The Medical Device Reporting regulations require manufacturers and hospitals to disclose when a surgical instrument “has or may have caused or contributed to the death of a patient.” In the letter, Fitzpatrick directed attention to three hospitals that failed to report patient death related to morcellator side effects. Women who had morcellator procedures at Brigham and Women’s Hospital, Rochester General Hospital, and University of Rochester Medical Center died from leiomyosarcoma within 1-2 years after surgery.
If there’s even a slight chance that a medical device could have contributed to complications, hospitals have a legal obligation to contact the FDA within 10 days of a patient’s death. Medical device manufacturers, such as J&J’s Ethicon, are legally required to report device-related deaths within 30 days.
Fitzpatrick compels the Food and Drug Administration (FDA) to investigate the morcellator manufacturer Ethicon, a Johnson & Johnson subsidiary, along with the three hospitals that failed to report morcellator-related deaths.
“In fact, the first time the FDA received a report of death or serious injury was neither from a user facility nor a device manufacturer. It was ‘from a physician citing the case of a family member who had disseminated cancer that was suspected to have resulted from a procedure in which a power morcellator was used,” Fitzpatrick wrote.
“It should not have taken a family devastated by this device to raise the issue to the FDA. Had the regulations works [sic] as intended, it is likely many women’s lives could have been spared from the horrific consequences of morcellation.”
Government Watchdog Investigation
Congressman Fitzpatrick’s action prompted a response from a big-time government watchdog. The U.S. Government Accountability Office launched an internal investigation to evaluate the FDA’s approval of the widely used surgical instrument.
Moving Forward From Morcellator Side Effects
Many women may undergo morcellation surgery without being informed of the device’s cancer risk.
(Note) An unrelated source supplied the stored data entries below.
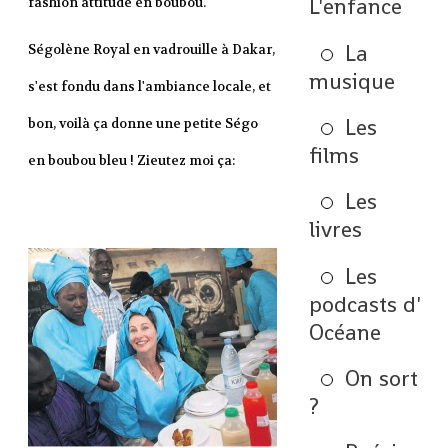
L'enfance
fashion attitude en boubou.
La
Ségolène Royal en vadrouille à Dakar,
musique
s'est fondu dans l'ambiance locale, et
Les
bon, voilà ça donne une petite Ségo
films
en boubou bleu ! Zieutez moi ça:
Les
livres
Les
podcasts d'
Océane
On sort
?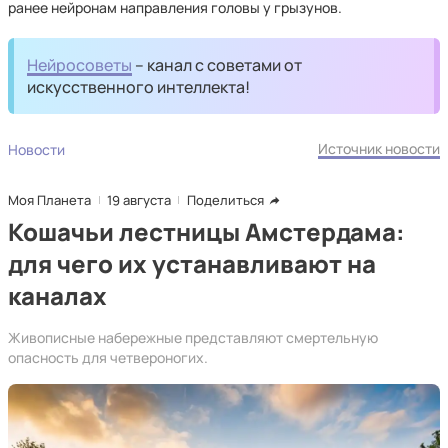
ранее нейронам направления головы у грызунов.
Нейросоветы
– канал с советами от
искусственного интеллекта!
Источник новости
Новости
Моя Планета
19 августа
Поделиться
Кошачьи лестницы Амстердама:
для чего их устанавливают на
каналах
Живописные набережные представляют смертельную
опасность для четвероногих.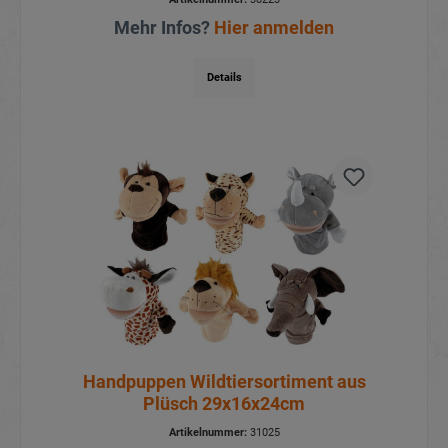
Mehr Infos?
Hier anmelden
Details
Handpuppen Wildtiersortiment aus
Plüsch 29x16x24cm
Artikelnummer:
31025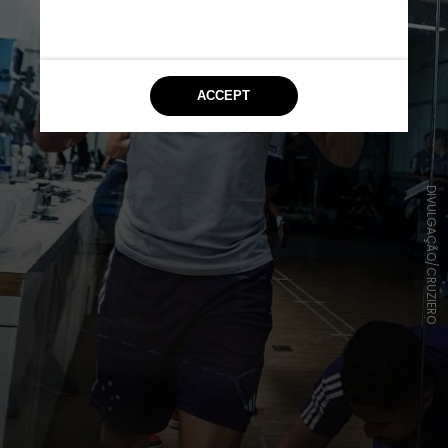
DIVULGAÇÃO/CRUZIERO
Though there are a number of alternatives to power morcellation surgery, thousands of women have already been diagnosed with uterine cancer.
Government agencies and affiliated advocates are fighting to make a change. In the meantime, the number of lawsuits against the makers of morcellator devices continues to grow.
Recommendations for Women
- Ask your health care provider to discuss all the options available to treat your condition. There are risks and benefits associated with all medical devices and procedures you should be aware of.
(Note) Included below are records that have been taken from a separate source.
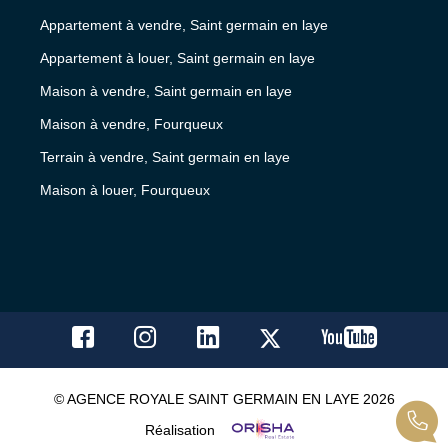
Appartement à vendre, Saint germain en laye
Appartement à louer, Saint germain en laye
Maison à vendre, Saint germain en laye
Maison à vendre, Fourqueux
Terrain à vendre, Saint germain en laye
Maison à louer, Fourqueux
© AGENCE ROYALE SAINT GERMAIN EN LAYE 2026
Réalisation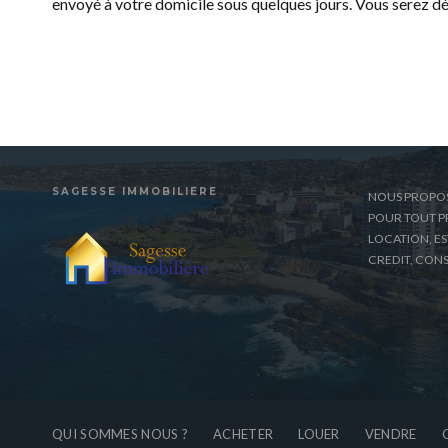
envoyé à votre domicile sous quelques jours. Vous serez dé
SAGESSE IMMOBILIÈRE
NOUS PROPO
POUR TOUT PR
LOCATION, E
CREDIT, CONS
QUI SOMMES NOUS ?
ACHETER
LOUER
VENDRE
- If your doctor recommends laparoscopic hysterectomy or myomectomy, ask him/her if power morcellation will be performed during your procedure, and to explain why he or she believes it is an appropriate treatment option for you.
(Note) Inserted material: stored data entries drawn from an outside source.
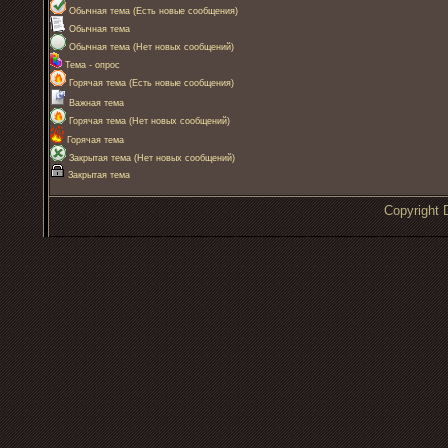
Обычная тема (Есть новые сообщения)
Обычная тема
Обычная тема (Нет новых сообщений)
Тема - опрос
Горячая тема (Есть новые сообщения)
Важная тема
Горячая тема (Нет новых сообщений)
Горячая тема
Закрытая тема (Нет новых сообщений)
Закрытая тема
Copyrigh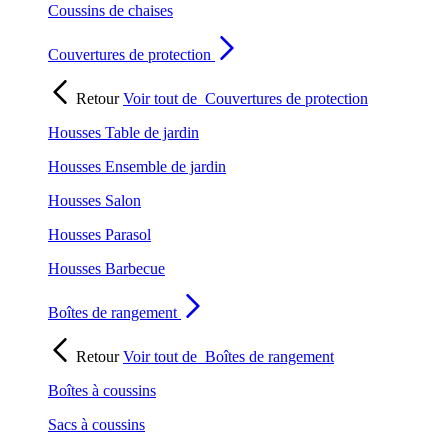
Coussins de chaises
Couvertures de protection
Retour
Voir tout de
Couvertures de protection
Housses Table de jardin
Housses Ensemble de jardin
Housses Salon
Housses Parasol
Housses Barbecue
Boîtes de rangement
Retour
Voir tout de
Boîtes de rangement
Boîtes à coussins
Sacs à coussins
- If you have already undergone a hysterectomy or myomectomy for fibroids, tissue removed during the procedure is typically tested for the presence of cancer. If you were informed these tests were normal and you have no symptoms, routine follow-up with your physician is recommended. Patients with persistent or recurrent symptoms, or questions, should consult their health care provider.
- A number of additional surgical treatment options are available for women with symptomatic uterine fibroids including traditional surgical hysterectomy (performed either vaginally or abdominally) and myomectomy, laparoscopic hysterectomy and myomectomy without morcellation, and laparotomy using a smaller incision (mini-laparotomy). All treatments carry risk, and you should discuss them thoroughly with your health care provider.